Last October, Laliotis met drummer Pete Jones through mutual friends one night at the Barley House in Concord. Jones said he was a fan of Lamont Smooth, had seen their shows and wanted to get together and make music if Laliotis was interested. They booked time in Blue Light Rain’s Bow rehearsal space and invited a bass player.
They also asked Joe Ganley to join the session on percussion. Ganley had played guitar with Andy and his brother George (Lamont Smooth, Amorphous Band, Mindseye) at an informal jam just a few months before.
“But our bass player didn’t show up,” Laliotis said the other day as he drove to practice. No problem — it turned out multi-instrumentalist Ganley also played bass.
“We had a bass lying around and an amp,” Laliotis said. “We just clicked right away. The first three times we played it was incredible. One session started at midnight and ended after three in the morning.”
Then Ganley announced he was moving to Virginia. “I didn’t know how long he was going to be gone for; he said six months,” Laliotis recalled. But in early January, Andy’s cell phone rang: “It’s Joe. He says, ‘I’m back.’ We started jamming again, and we played our first gig on January 25 at the Green Martini.”
Because they’re new and need enough material for a few sets — their next appearance is Friday, Feb. 19, at the Green Martini — they’re playing several covers while they work on original material. A typical night includes classic rock like Hendrix’s “Voodoo Chile,” “Badge” and “Sunshine of Your Love” by Cream, alongside traditional blues numbers from Little Milton and Freddie King, and reggae standards from Jimmy Cliff or Bob Marley.

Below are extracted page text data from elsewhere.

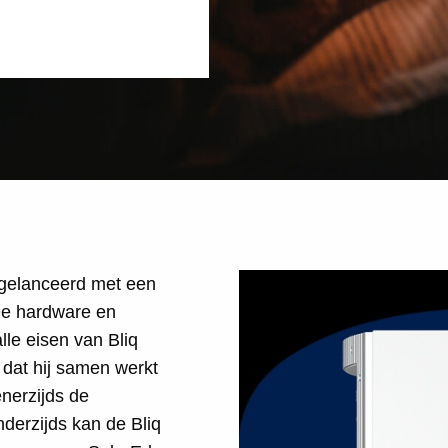
j gelanceerd met een
De hardware en
lle eisen van Bliq
 dat hij samen werkt
nerzijds de
derzijds kan de Bliq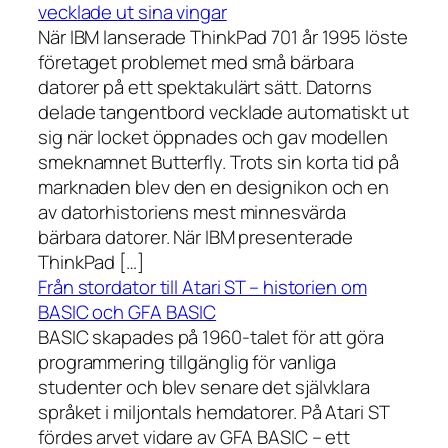
vecklade ut sina vingar
När IBM lanserade ThinkPad 701 år 1995 löste
företaget problemet med små bärbara
datorer på ett spektakulärt sätt. Datorns
delade tangentbord vecklade automatiskt ut
sig när locket öppnades och gav modellen
smeknamnet Butterfly. Trots sin korta tid på
marknaden blev den en designikon och en
av datorhistoriens mest minnesvärda
bärbara datorer. När IBM presenterade
ThinkPad […]
Från stordator till Atari ST – historien om
BASIC och GFA BASIC
BASIC skapades på 1960-talet för att göra
programmering tillgänglig för vanliga
studenter och blev senare det självklara
språket i miljontals hemdatorer. På Atari ST
fördes arvet vidare av GFA BASIC – ett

Laliotis says Otis Jones shares a few things in common with his old band: “There are some Lamont Smooth influences, being that Lamont Smooth is how I learned to play, but we definitely have our own style.”
That involves taking a song like Pink Floyd’s “Time,” breaking it down to a few basic elements, and turning it into a long, improvisational jam. In the same way, they make “Harder They Come” less languid, and mark it with lead guitar bursts from Laliotis.

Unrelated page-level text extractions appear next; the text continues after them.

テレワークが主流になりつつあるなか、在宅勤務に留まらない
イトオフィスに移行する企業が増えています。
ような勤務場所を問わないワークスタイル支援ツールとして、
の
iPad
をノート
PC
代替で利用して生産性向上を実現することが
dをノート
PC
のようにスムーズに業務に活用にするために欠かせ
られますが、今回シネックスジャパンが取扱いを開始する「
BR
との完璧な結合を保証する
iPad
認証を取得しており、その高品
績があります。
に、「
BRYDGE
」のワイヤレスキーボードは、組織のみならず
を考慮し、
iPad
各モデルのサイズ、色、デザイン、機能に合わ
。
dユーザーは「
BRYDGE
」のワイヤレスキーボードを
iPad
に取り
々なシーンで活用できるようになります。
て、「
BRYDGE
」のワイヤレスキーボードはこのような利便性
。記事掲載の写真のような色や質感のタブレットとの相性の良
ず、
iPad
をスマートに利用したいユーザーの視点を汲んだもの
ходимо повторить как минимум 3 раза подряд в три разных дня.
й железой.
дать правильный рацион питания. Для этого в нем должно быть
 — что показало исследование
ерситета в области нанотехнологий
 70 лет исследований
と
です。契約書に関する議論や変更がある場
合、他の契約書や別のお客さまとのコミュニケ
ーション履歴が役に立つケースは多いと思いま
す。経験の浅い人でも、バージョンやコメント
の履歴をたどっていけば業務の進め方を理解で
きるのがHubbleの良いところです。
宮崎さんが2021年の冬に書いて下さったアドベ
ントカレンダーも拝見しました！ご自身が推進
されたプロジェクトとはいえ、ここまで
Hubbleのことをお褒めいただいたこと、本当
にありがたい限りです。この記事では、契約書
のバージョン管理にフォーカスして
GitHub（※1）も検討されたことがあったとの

They’re writing originals at a rapid pace — three in the last week alone, according to Laliotis. “Santorini” has Phish-like elements and features lyrics about ditching the bad weather for a Mediterranean vacation. The jazz-fusion “Muskrat Rumpus” has no vocals, and Laliotis says a lot of the band’s originals are instrumentals, but the lyrics are starting to flow again.
“I had writer’s block but I’m getting through it,” he says. “That’s kind of a good thing when you start a new band — you want to be writing.”
For now, the band is focusing on practicing hard and playing out as much as it can. He thinks the crucible of the bar scene is the best way to improve their sound.
Though Lamont Smooth was a large band, sometimes reaching seven members, Laliotis said, they have no plans to grow Otis Jones beyond a trio. Once all the pieces fell into place, he said, they liked what they had.
“We thought about adding a keyboard player,” he said, “but it didn’t seem like we were missing much.”